過去5年間で仕事はますますオフィス以外の場所で行われるようになり、最近では同僚との直接的なやり取りも少なくなっている。人工知能(AI)がメモを作成し、会議を要約する。そして、以前なら同僚が答えていた質問にもAIが回答する現代だ。リモートワークによって対面で人と接する機会が少なくなる中、人々がこれまで以上に対面での交流を必要とし、企業向けのリトリートのビジネスは拡大していることが調査で示されている。
リモートワーカーは職場でこれまでになく強い孤独を経験しており、調査では27%が孤立感を抱いていると回答している。特に若い従業員に顕著で、Z世代の労働者の20%が頻繁に孤独を感じているという。この割合はミレニアル世代のおよそ2倍だ。さらに、個人的なサポートやキャリアに関するアドバイス、感情面での肯定を求めてAIチャットボットを利用する従業員も増えている。米経営学誌ハーバード・ビジネス・レビューも職場における孤独感に関する調査の中でこの傾向を取り上げている。
こうした事態を受けて企業は出張予算を見直している。Allied Market Research(アライド・マーケット・リサーチ)によると、2024年に318億ドル(約5兆円)規模だった企業のリトリート市場は2034年までに737億ドル(約11兆円)に成長すると予想されている。この成長はAIやビデオ通話では得られないメリットが対面で一緒に時間を過ごすことにあることを示している。企業の出張手配の担当者たちは、関係構築のための活動が従来の娯楽や記念品よりもこうしたリトリートにおいて最も価値のある要素になりつつあると指摘している。

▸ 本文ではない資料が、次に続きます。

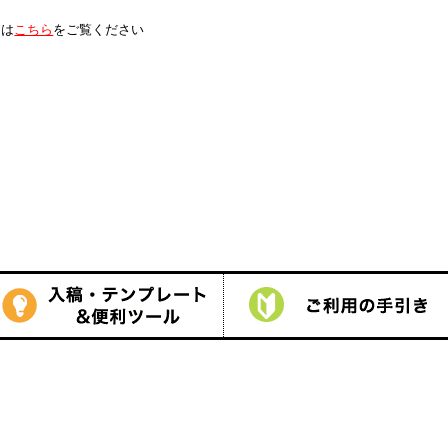
は
こちら
をご覧ください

こうした支出を後押ししている要因の1つが自動化することが難しくなっているスキルの存在だ。コラボレーション、信頼関係の構築、場の空気を読むといった能力は経営幹部がAIでは得られないと最も頻繁に挙げるものであり、これらは画面越しには習得が最も難しいものでもある。リトリートはこうした能力を鍛えるための数少ない場の1つだ。
一流ホテルの視点
企業の団体を受け入れている宿泊施設はこの変化を直に見ており、その見解は調査結果とも一致している。
米オクラホマ州オクラホマシティ中心部にあるホテルThe National, Autograph Collection Downtown OKC(ザ・ナショナル・オートグラフ・コレクション・ダウンタウンOKC)のゼネラルマネジャー、パトリック・ドハーティがインタビューで語ったところによると、企業の団体客は会議室と外部会場を行き来するのではなく、滞在中ずっと一箇所に集まって過ごすことを望む傾向が強まっているという。広さが約660平方メートルある同ホテルの「ナショナル・ボールルーム」では大規模なセッションが行われ、それより狭い部屋では分科会が開催される。その後、グループは「ザ・ヴォルト」でのカクテル教室、「ストック&ボンド」でのウイスキー試飲、「ザ・グレート・ホール」でのアフタヌーンティーへと移動する。また、ホテルはダウンタウンに位置しているため、オクラホマシティの複数の公園や博物館、文化施設に徒歩で行くことができ、車を使わずに会議室外でもグループで一緒に時間を過ごせる。「これにより、チームは生産性を高めるために必要な仕組みを得られると同時に、自然な形で人とつながり、オクラホマシティを体験し、オフィスとは明らかに異なる雰囲気の中で過ごす機会が生まれる」とドハーティは話した。さらに、同ホテルの営業チームは画一的な会議パッケージをそのまま提供するのではなく、各団体が掲げる目標に合わせて旅程を組み立てているという。